We are reminded by depths of wikipedia that:

everyone is doing this for free. they just think it’s fun an (sic) important

• • •

The only reason anyone does more than the bare minimum at their job is that there is some intrinsic purpose in the work for them.

In Daniel Pink’s book, Drive, he calls it “motivation 3.0.”

The idea stems from Maslow’s hierarchy of needs. “Motivation 1.0” is the need for money to buy food and shelter, and “motivation 2.0” is incentives described as “the carrot and the stick.”

The carrot might be recognition, promotion, or a bonus. The stick might be a PIP, or being removed from a team or project, or the risk of getting fired.

But it’s “motivation 3.0” that gets a Wikipedia editor like Pi.1415926535 to submit over 35,000 edits to (mostly) Boston MBTA transit pages over the course of 16 years. They do it because to them, it’s important.

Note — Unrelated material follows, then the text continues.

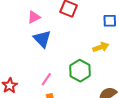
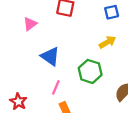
blue triangle: (42, 39) -> (50, 56), moved

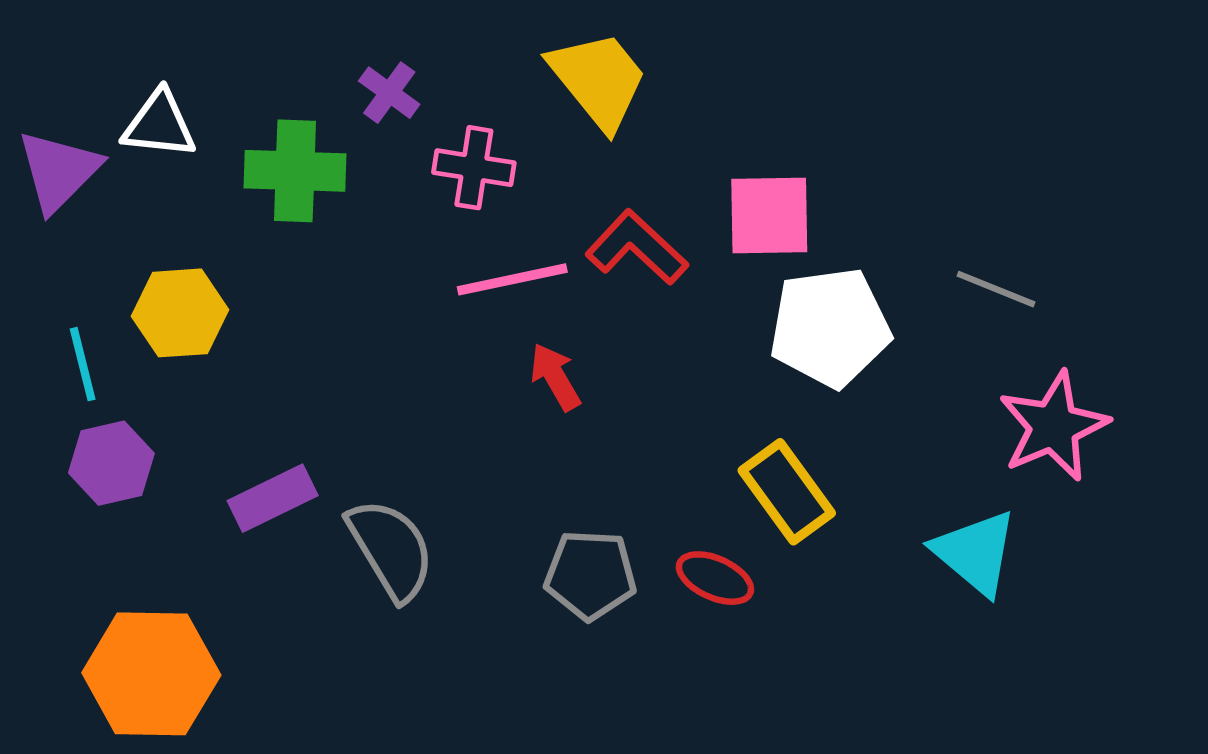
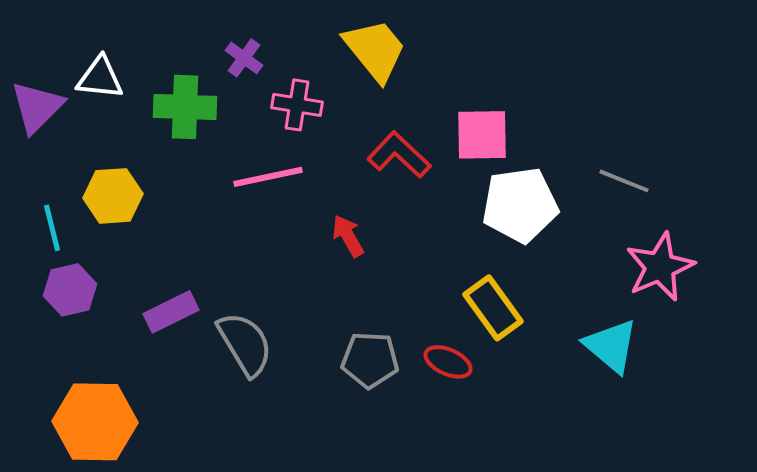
pink line: (512, 279) -> (268, 177), moved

If you could build an engine inside of a person like that, and inspire them to contribute, I have no doubt that they would surprise and impress you.

• • •

Connecting someone’s work to its purpose is what James Robbins calls the second paycheck in his book Nine Minutes on Monday (one of my favorite practical management books).

Whether folks on your teams understand what their work is contributing to or not, it is your job as their manager to explicitly identify the connection of their work to the purpose; to give them their second paycheck.

To do it, Robbins suggests answering three questions:

Whom do we serve?

Who is the beneficiary of the team’s or company’s work? How detailed a picture can you help to paint of who is benefiting? Are there opportunities for your team members to have direct interactions with customers? Read their feedback? Observe focus groups?

What have we been hired to do?

Go one step deeper than the product or service. I worked for Wayfair, which sells furniture and home decor products, but just selling end tables isn’t the mission. The deeper purpose was to help people “create a home they love.”

If you worked at Hulu on transcoding or browse features, your surface-level job is to improve the customer experience in some way, but the deeper mission (according to Hulu) is “to captivate and connect people with stories they love.”

How do you make a difference?

Finally, help your team member see the straight line from the work they’re doing, no matter how seemingly trivial, to fulfilling the purpose for the customer, or to the team, or to you as their manager.

Show them how their work makes others’ lives better.

Deliver the second paycheck through an actual conversation (whether verbal, email, or Slack, it doesn’t matter). Connect their specific work to its purpose, using detailed language.

Questions for you

  1. What about your job is important to you?

  2. How will you connect your team’s work to a purpose this week?

  3. Think of a time that you put effort into something without being paid for it. What was the real payoff for you?